At the same time, we need to get work underway on new strategy studies which the President will want to review over the coming year. Primary candidates are studies of the strategic rationale for our Navy and tactical nuclear forces and planning. Both areas represent real gaps in our strategic planning. These studies will take months to complete and we should start now in order to have something by next summer.

Regarding DOD long term budget planning, the important thing is to ensure rough consistency between the five year plan and the President’s intention not to increase taxes. Rather than redoing NSSM 3, I propose:

  • —Issuing five year budgetary guidance to DOD which holds spending levels about constant in real terms. This guidance should be issued in late January or February in order to influence next year’s DOD planning cycle.
  • —Directing DOD to present in the summer an analysis of the strategic implications of a five to ten percent increase or decrease in spending. This would be the basis for firm fiscal guidance for FY 75–79 period.

Finally, I believe we should aim towards studying several special weapons systems with work done on a bilateral NSC/DOD basis. Examples include the suitability of the B–1 manned bomber, the need for the FY 78 Trident IOC, and large air defense modernization programs and close air support needs. (Army, Air Force, and Marines are all developing aircraft for this mission.)
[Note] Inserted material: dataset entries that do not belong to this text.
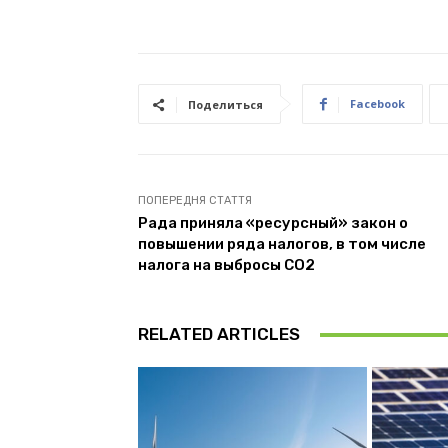
Facebook
Поделиться
ПОПЕРЕДНЯ СТАТТЯ
Рада приняла «ресурсный» закон о
повышении ряда налогов, в том числе
налога на выбросы СО2
RELATED ARTICLES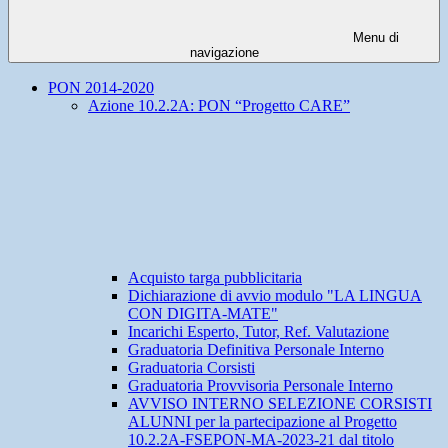
Menu di
navigazione
PON 2014-2020
Azione 10.2.2A: PON “Progetto CARE”
Acquisto targa pubblicitaria
Dichiarazione di avvio modulo "LA LINGUA
CON DIGITA-MATE"
Incarichi Esperto, Tutor, Ref. Valutazione
Graduatoria Definitiva Personale Interno
Graduatoria Corsisti
Graduatoria Provvisoria Personale Interno
AVVISO INTERNO SELEZIONE CORSISTI
ALUNNI per la partecipazione al Progetto
10.2.2A-FSEPON-MA-2023-21 dal titolo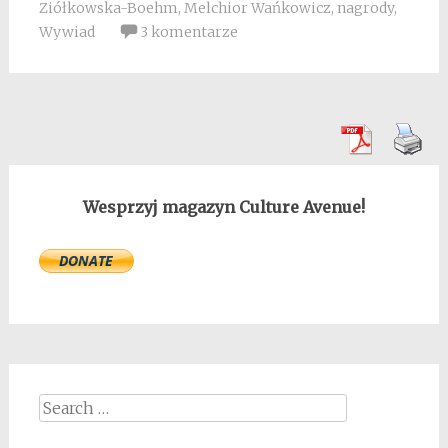
Ziółkowska-Boehm
,
Melchior Wańkowicz
,
nagrody
,
Wywiad
3 komentarze
Wesprzyj magazyn Culture Avenue!
Search
for: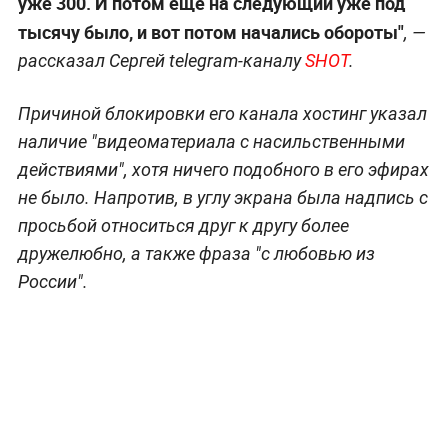
уже 300. И потом ещё на следующий уже под
тысячу было, и вот потом начались обороты"
, —
рассказал Сергей telegram-каналу
SHOT
.
Причиной блокировки его канала хостинг указал
наличие "видеоматериала с насильственными
действиями", хотя ничего подобного в его эфирах
не было. Напротив, в углу экрана была надпись с
просьбой относиться друг к другу более
дружелюбно, а также фраза "c любовью из
России".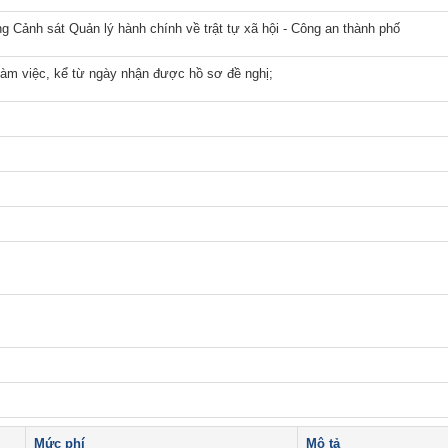
Tìm tung tích nạn nhân
ng Cảnh sát Quản lý hành chính về trật tự xã hội - Công an thành phố
Tin tức từ UBND tỉnh
làm việc, kể từ ngày nhận được hồ sơ đề nghị;
Thông báo từ UBND tỉnh
Mức phí
Mô tả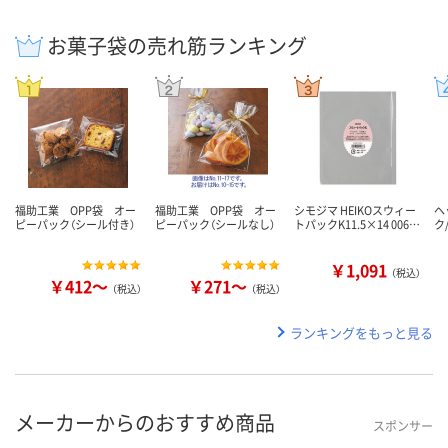
お菓子袋の売れ筋ランキング
福助工業 OPP袋 オー
福助工業 OPP袋 オー
シモジマ HEIKOスウィー
ヘ
ピーパック（シール付き）
ピーパック（シールなし）
トパックK11.5×14 006…
ク
￥1,091
（税込）
￥412～
￥271～
（税込）
（税込）
ランキングをもっと見る
メーカーからのおすすめ商品
スポンサー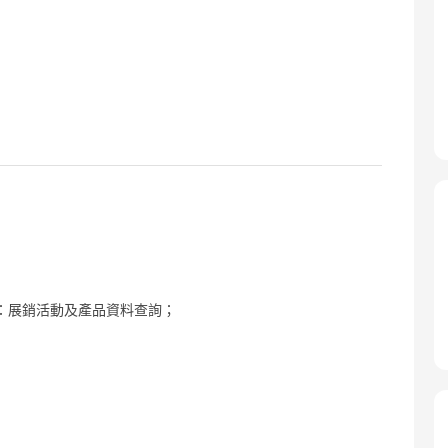
：展銷活動及產品資料查詢；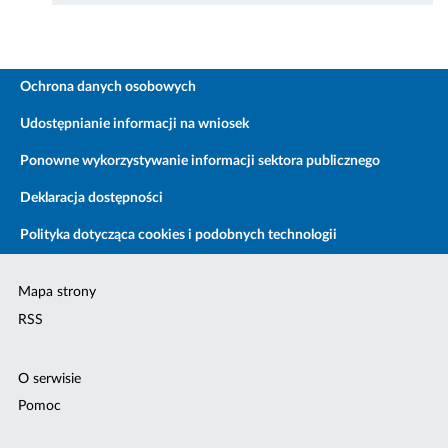
Ochrona danych osobowych
Udostępnianie informacji na wniosek
Ponowne wykorzystywanie informacji sektora publicznego
Deklaracja dostępności
Polityka dotycząca cookies i podobnych technologii
Mapa strony
RSS
O serwisie
Pomoc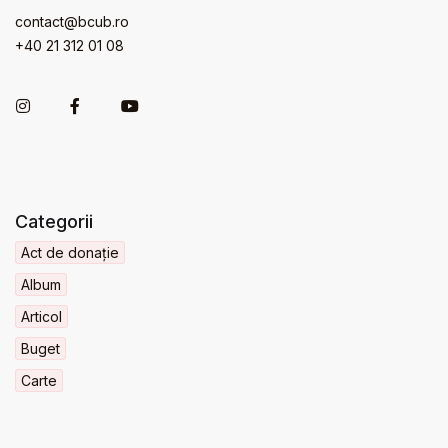
contact@bcub.ro
+40 21 312 01 08
Categorii
Act de donație
Album
Articol
Buget
Carte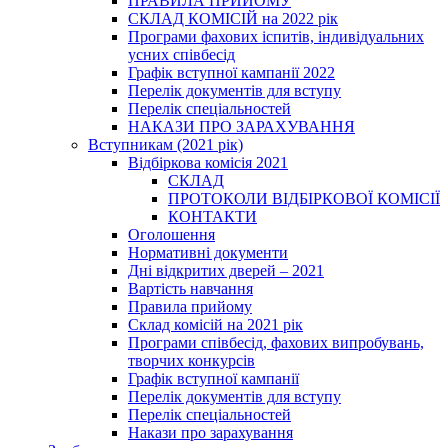
ПРАВИЛА ПРИЙОМУ
СКЛАД КОМІСІЙ на 2022 рік
Програми фахових іспитів, індивідуальних
усних співбесід
Графік вступної кампанії 2022
Перелік документів для вступу
Перелік спеціальностей
НАКАЗИ ПРО ЗАРАХУВАННЯ
Вступникам (2021 рік)
Відбіркова комісія 2021
СКЛАД
ПРОТОКОЛИ ВІДБІРКОВОЇ КОМІСІЇ
КОНТАКТИ
Оголошення
Нормативні документи
Дні відкритих дверей – 2021
Вартість навчання
Правила прийому
Склад комісій на 2021 рік
Програми співбесід, фахових випробувань,
творчих конкурсів
Графік вступної кампанії
Перелік документів для вступу
Перелік спеціальностей
Накази про зарахування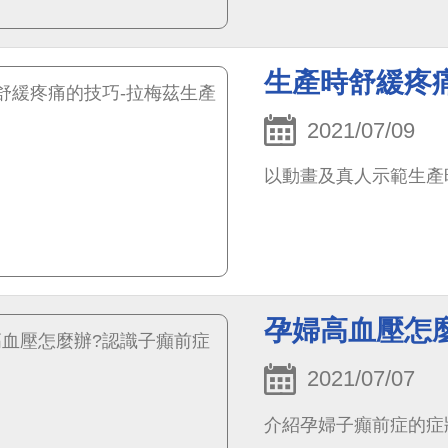
生產時舒緩疼
2021/07/09
以動畫及真人示範生產
孕婦高血壓怎
2021/07/07
介紹孕婦子癲前症的症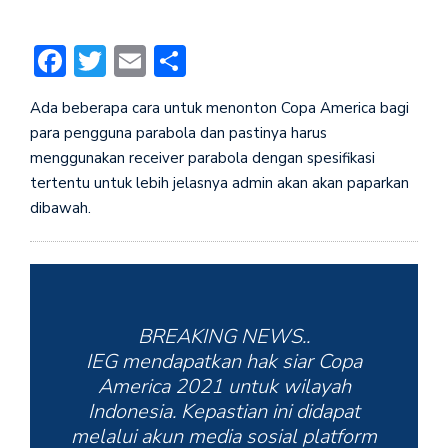
Facebook
Twitter
Email
Share
Ada beberapa cara untuk menonton Copa America bagi
para pengguna parabola dan pastinya harus
menggunakan receiver parabola dengan spesifikasi
tertentu untuk lebih jelasnya admin akan akan paparkan
dibawah.
BREAKING NEWS..
IEG mendapatkan hak siar Copa
America 2021 untuk wilayah
Indonesia. Kepastian ini didapat
melalui akun media sosial platform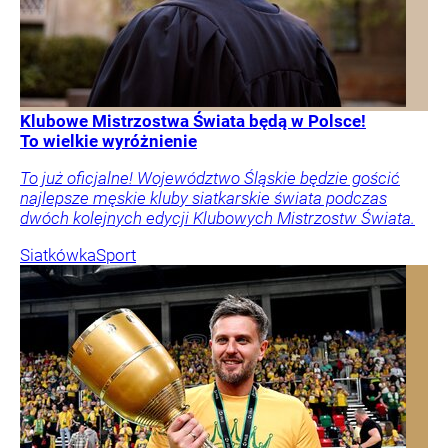
Klubowe Mistrzostwa Świata będą w Polsce!
To wielkie wyróżnienie
To już oficjalne! Województwo Śląskie będzie gościć
najlepsze męskie kluby siatkarskie świata podczas
dwóch kolejnych edycji Klubowych Mistrzostw Świata.
Siatkówka
Sport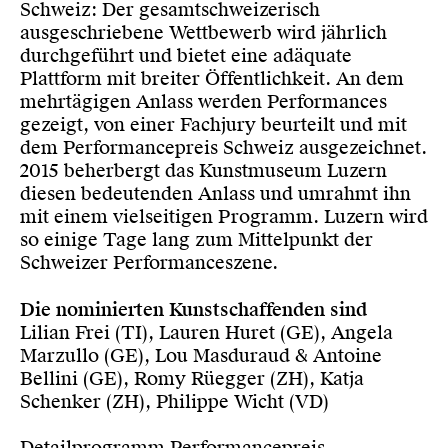
Schweiz: Der gesamtschweizerisch
ausgeschriebene Wettbewerb wird jährlich
durchgeführt und bietet eine adäquate
Plattform mit breiter Öffentlichkeit. An dem
mehrtägigen Anlass werden Performances
gezeigt, von einer Fachjury beurteilt und mit
dem Performancepreis Schweiz ausgezeichnet.
2015 beherbergt das Kunstmuseum Luzern
diesen bedeutenden Anlass und umrahmt ihn
mit einem vielseitigen Programm. Luzern wird
so einige Tage lang zum Mittelpunkt der
Schweizer Performanceszene.
Die nominierten Kunstschaffenden sind
Lilian Frei (TI), Lauren Huret (GE), Angela
Marzullo (GE), Lou Masduraud & Antoine
Bellini (GE), Romy Rüegger (ZH), Katja
Schenker (ZH), Philippe Wicht (VD)
Detailprogramm Performancepreis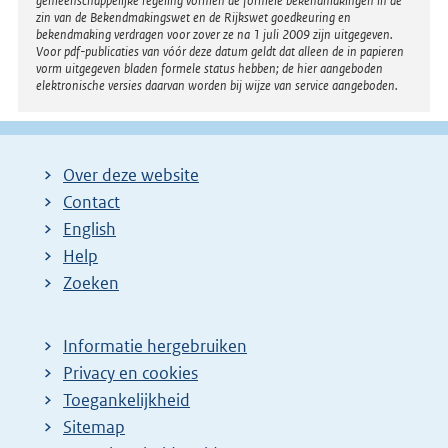
gemeenschappelijke regeling vormen de formele bekendmakingen in de
zin van de Bekendmakingswet en de Rijkswet goedkeuring en
bekendmaking verdragen voor zover ze na 1 juli 2009 zijn uitgegeven.
Voor pdf-publicaties van vóór deze datum geldt dat alleen de in papieren
vorm uitgegeven bladen formele status hebben; de hier aangeboden
elektronische versies daarvan worden bij wijze van service aangeboden.
Over deze website
Contact
English
Help
Zoeken
Informatie hergebruiken
Privacy en cookies
Toegankelijkheid
Sitemap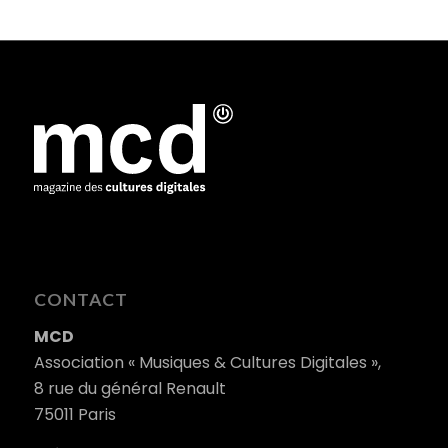
CONTACT
MCD
Association « Musiques & Cultures Digitales »,
8 rue du général Renault
75011 Paris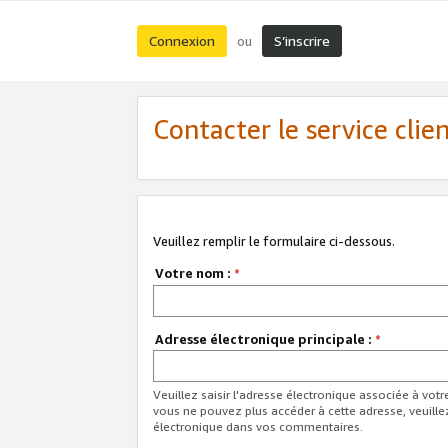
Connexion
S’inscrire
ou
Contacter le service clie
Veuillez remplir le formulaire ci-dessous.
Votre nom :
*
Adresse électronique principale :
*
Veuillez saisir l'adresse électronique associée à vot
vous ne pouvez plus accéder à cette adresse, veuille
électronique dans vos commentaires.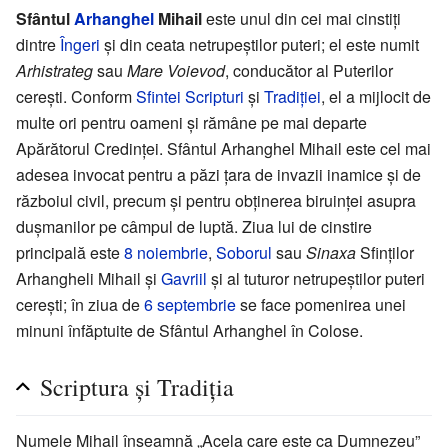
Sfântul
Arhanghel
Mihail
este unul din cei mai cinstiți
dintre
Îngeri
și din ceata netrupeștilor puteri; el este numit
Arhistrateg
sau
Mare Voievod
, conducător al Puterilor
cerești. Conform
Sfintei Scripturi
și
Tradiției
, el a mijlocit de
multe ori pentru oameni și rămâne pe mai departe
Apărătorul Credinței. Sfântul Arhanghel Mihail este cel mai
adesea invocat pentru a păzi țara de invazii inamice și de
războiul civil, precum și pentru obținerea biruinței asupra
dușmanilor pe câmpul de luptă. Ziua lui de cinstire
principală este
8 noiembrie
,
Soborul
sau
Sinaxa
Sfinților
Arhangheli Mihail și
Gavriil
și al tuturor netrupeștilor puteri
cerești; în ziua de
6 septembrie
se face pomenirea unei
minuni înfăptuite de Sfântul Arhanghel în Colose.
Scriptura și Tradiția
Numele Mihail înseamnă „Acela care este ca Dumnezeu”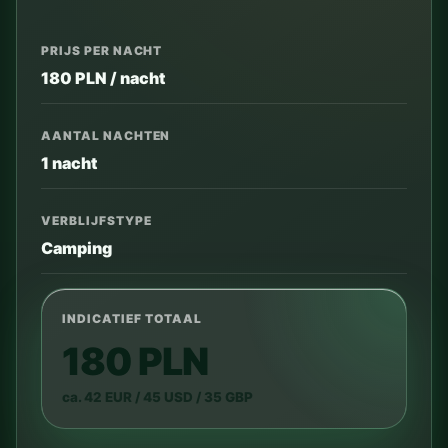
PRIJS PER NACHT
180 PLN / nacht
AANTAL NACHTEN
1 nacht
VERBLIJFSTYPE
Camping
INDICATIEF TOTAAL
180 PLN
ca. 42 EUR / 45 USD / 35 GBP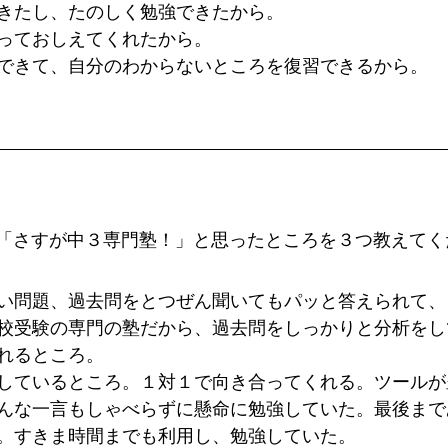
きたし、たのしく勉強できたから。
っておしえてくれたから。
できて、自分のわからないところを復習できるから。
「さすが中３専門塾！」と思ったところを３つ教えてく
い問題、過去問をとつぜん聞いてもパッと答えられて、
校受験の専門の塾だから、過去問をしっかりと分析をし
れるところ。
しているところ。１対１で向き合ってくれる。ツールが
んな一言もしゃべらずに懸命に勉強していた。最後まで
。すきま時間までも利用し、勉強していた。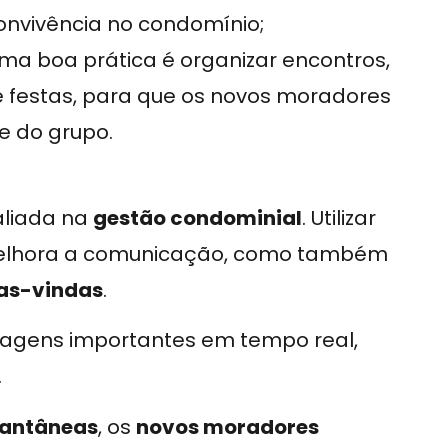
onvivência no condomínio;
uma boa prática é organizar encontros,
e festas, para que os novos moradores
e do grupo.
aliada na
gestão condominial
. Utilizar
elhora a comunicação, como também
as-vindas
.
sagens importantes em tempo real,
.
tantâneas
, os
novos moradores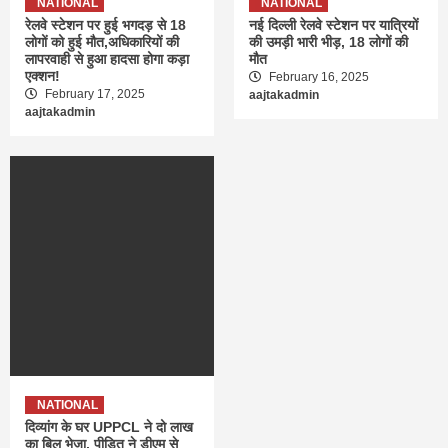
NATIONAL
NATIONAL
रेलवे स्टेशन पर हुई भगदड़ से 18
नई दिल्ली रेलवे स्टेशन पर यात्रियों
लोगों को हुई मौत,अधिकारियों की
की उमड़ी भारी भीड़, 18 लोगों की
लापरवाही से हुआ हादसा होगा कड़ा
मौत
एक्शन!
February 16, 2025
February 17, 2025
aajtakadmin
aajtakadmin
NATIONAL
दिव्यांग के घर UPPCL ने दो लाख
का बिल भेजा, पीड़ित ने डीएम से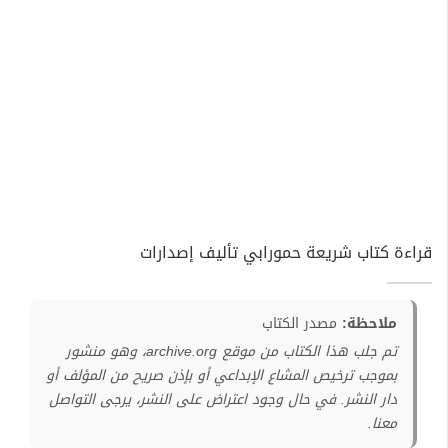
قراءة كتاب شريعة حمورابي تأليف إصدارات
ملاحظة:
مصدر الكتاب
تم جلب هذا الكتاب من موقع archive.org، وهو منشور
بموجب ترخيص المشاع الإبداعي أو بإذن صريح من المؤلف أو
دار النشر. في حال وجود اعتراض على النشر، يرجى التواصل
معنا.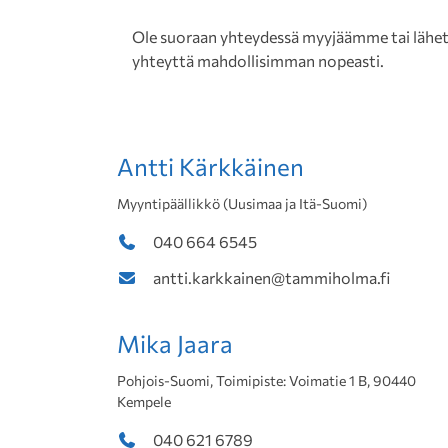
Ole suoraan yhteydessä myyjäämme tai lähetä 
yhteyttä mahdollisimman nopeasti.
Antti Kärkkäinen
Myyntipäällikkö (Uusimaa ja Itä-Suomi)
040 664 6545
antti.karkkainen@tammiholma.fi
Mika Jaara
Pohjois-Suomi, Toimipiste: Voimatie 1 B, 90440
Kempele
040 621 6789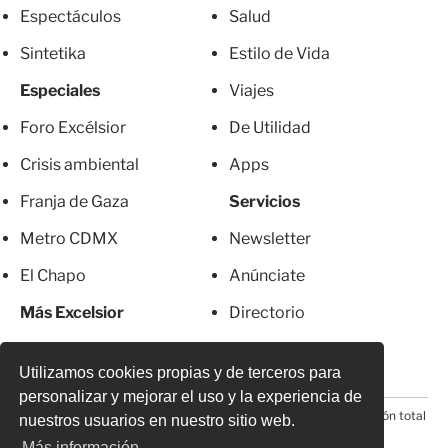
Espectáculos
Salud
Sintetika
Estilo de Vida
Especiales
Viajes
Foro Excélsior
De Utilidad
Crisis ambiental
Apps
Franja de Gaza
Servicios
Metro CDMX
Newsletter
El Chapo
Anúnciate
Más Excelsior
Directorio
Mujeres
Suscripciones
Utilizamos cookies propias y de terceros para
personalizar y mejorar el uso y la experiencia de
© 2026 Todos los derechos reservados. Prohibida la reproducción total
nuestros usuarios en nuestro sitio web.
o parcial, incluyendo cualquier medio electrónico*
Más información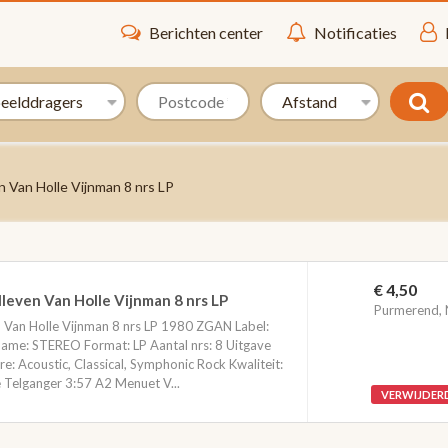
Berichten center
Notificaties
n Van Holle Vijnman 8 nrs LP
€ 4,50
leven Van Holle Vijnman 8 nrs LP
Purmerend,
n Van Holle Vijnman 8 nrs LP 1980 ZGAN Label:
ame: STEREO Format: LP Aantal nrs: 8 Uitgave
 Acoustic, Classical, Symphonic Rock Kwaliteit:
elganger 3:57 A2 Menuet V...
VERWIJDER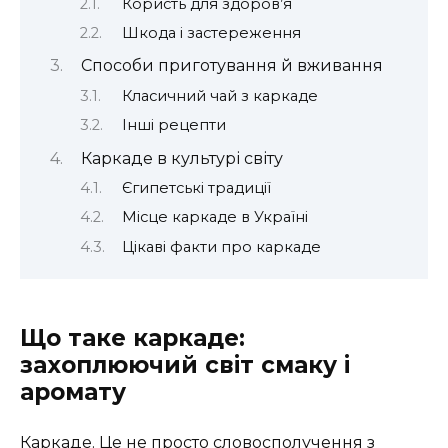
Користь для здоров’я
Шкода і застереження
Способи приготування й вживання
Класичний чай з каркаде
Інші рецепти
Каркаде в культурі світу
Єгипетські традиції
Місце каркаде в Україні
Цікаві факти про каркаде
Що таке каркаде:
захоплюючий світ смаку і
аромату
Каркаде. Це не просто словосполучення з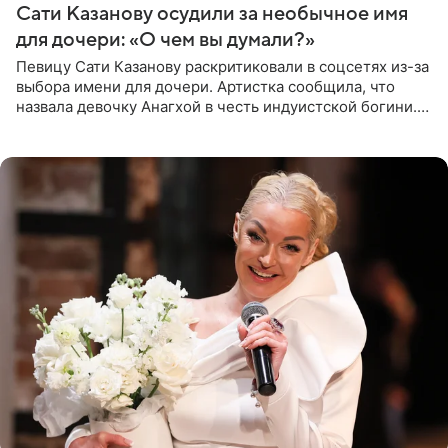
Сати Казанову осудили за необычное имя
для дочери: «О чем вы думали?»
Певицу Сати Казанову раскритиковали в соцсетях из-за
выбора имени для дочери. Артистка сообщила, что
назвала девочку Анагхой в честь индуистской богини.
При этом исполнительница скрывала это имя от
поклонников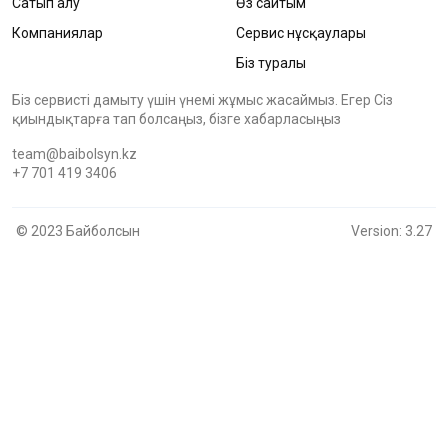
Сатып алу
Өз сайтым
Компаниялар
Сервис нұсқаулары
Біз туралы
Біз сервисті дамыту үшін үнемі жұмыс жасаймыз. Егер Сіз
қиындықтарға тап болсаңыз, бізге хабарласыңыз
team@baibolsyn.kz
+7 701 419 3406
© 2023 Байболсын
Version: 3.27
It may also be wise to ask the new Secretary of Defense to review the currently planned modernization effort to see what could be done to slow the move toward even more costly and complex weapons and equipment. This idea will be treated in my memo on steps to rationalize the Defense program.3

  1. Source: National Archives, Nixon Presidential Materials, NSC Files, Agency Files, Box 237, DPRC & Defense Budget, Aug–Dec 1972. Secret. Sent for urgent action. The tabs are not printed. Haig initialed the memorandum and wrote “thru Scowcroft” at the top of page 1. Kissinger wrote on page 1: “Dick—Here is another stupid Laird.”
  2. Copies are ibid., RG 59, S/S–NSSM Files: Lot 80 D 212, NSSM 65 and NSSM 69.
  3. Kissinger indicated his approval by writing “in principle” and below that “See me” next to the agree option.